(Records provided begins)

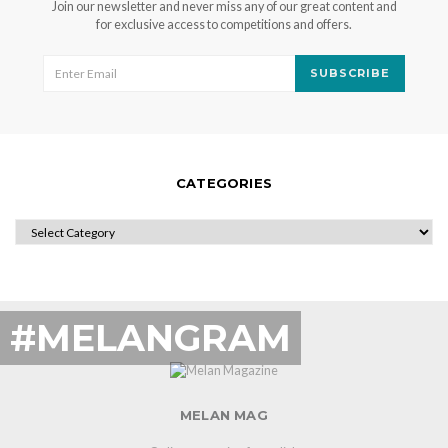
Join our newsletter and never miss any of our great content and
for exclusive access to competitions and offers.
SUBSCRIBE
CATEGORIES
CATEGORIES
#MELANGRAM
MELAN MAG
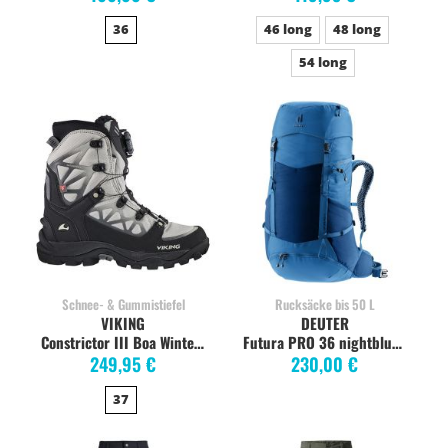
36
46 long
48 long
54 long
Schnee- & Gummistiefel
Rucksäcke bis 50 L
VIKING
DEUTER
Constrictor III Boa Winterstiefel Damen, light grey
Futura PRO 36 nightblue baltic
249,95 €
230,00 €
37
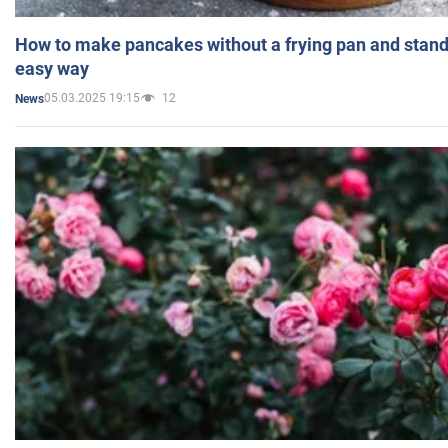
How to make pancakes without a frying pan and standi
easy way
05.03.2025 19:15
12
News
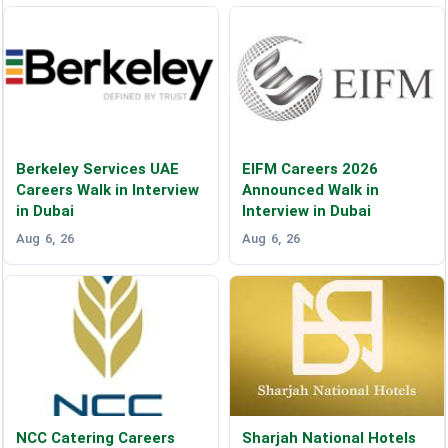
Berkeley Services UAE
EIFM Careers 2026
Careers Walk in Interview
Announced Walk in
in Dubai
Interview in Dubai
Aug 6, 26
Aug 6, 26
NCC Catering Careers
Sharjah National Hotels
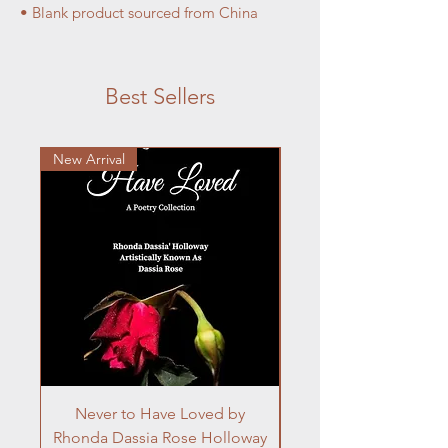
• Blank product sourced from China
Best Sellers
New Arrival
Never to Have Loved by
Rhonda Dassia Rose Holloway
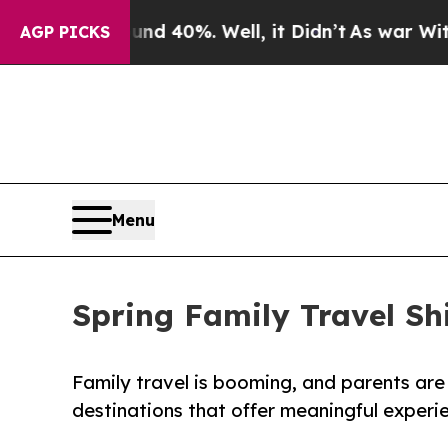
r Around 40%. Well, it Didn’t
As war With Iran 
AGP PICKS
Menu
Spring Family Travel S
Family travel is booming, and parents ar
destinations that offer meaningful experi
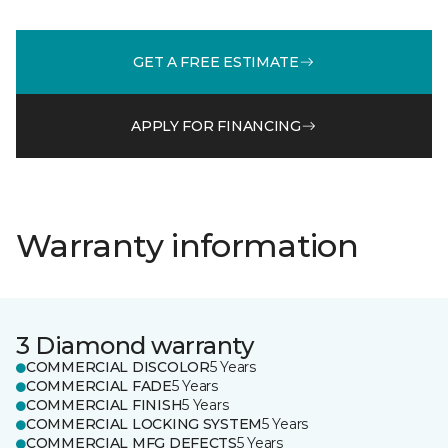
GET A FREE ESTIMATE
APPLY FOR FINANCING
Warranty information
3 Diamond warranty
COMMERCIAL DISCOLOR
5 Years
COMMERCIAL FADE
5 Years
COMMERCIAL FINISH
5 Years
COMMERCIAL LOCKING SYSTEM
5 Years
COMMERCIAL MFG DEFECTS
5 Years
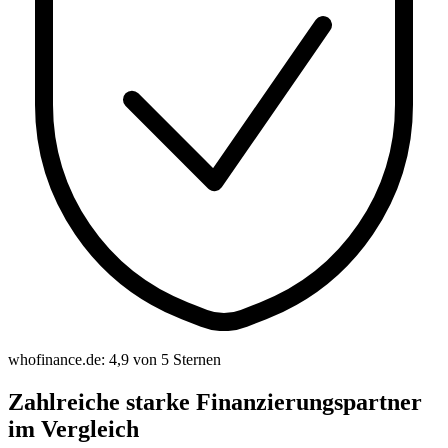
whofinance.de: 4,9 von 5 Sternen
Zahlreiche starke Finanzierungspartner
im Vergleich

(Records provided ends)

• **What the task requires**: The entries are to be restated word for word, and no picture should appear in the copy.

• **Answer to the exercise**:
Join our newsletter and never miss any of our great content and
for exclusive access to competitions and offers.
SUBSCRIBE
CATEGORIES
CATEGORIES
#MELANGRAM
MELAN MAG
36
46 long
48 long
54 long
Schnee- & Gummistiefel
Rucksäcke bis 50 L
VIKING
DEUTER
Constrictor III Boa Winterstiefel Damen, light grey
Futura PRO 36 nightblue baltic
249,95 €
230,00 €
37
How to make pancakes without a frying pan and standi
easy way
05.03.2025 19:15
12
News
Berkeley Services UAE
EIFM Careers 2026
Careers Walk in Interview
Announced Walk in
in Dubai
Interview in Dubai
Aug 6, 26
Aug 6, 26
NCC Catering Careers
Sharjah National Hotels
• Blank product sourced from China
Best Sellers
New Arrival
Never to Have Loved by
Rhonda Dassia Rose Holloway
r Around 40%. Well, it Didn’t
As war With Iran 
AGP PICKS
Menu
Spring Family Travel S
Family travel is booming, and parents ar
destinations that offer meaningful experi
GET A FREE ESTIMATE
APPLY FOR FINANCING
Warranty information
3 Diamond warranty
COMMERCIAL DISCOLOR
5 Years
COMMERCIAL FADE
5 Years
COMMERCIAL FINISH
5 Years
COMMERCIAL LOCKING SYSTEM
5 Years
COMMERCIAL MFG DEFECTS
5 Years
whofinance.de: 4,9 von 5 Sternen
Zahlreiche starke Finanzierungspartner
im Vergleich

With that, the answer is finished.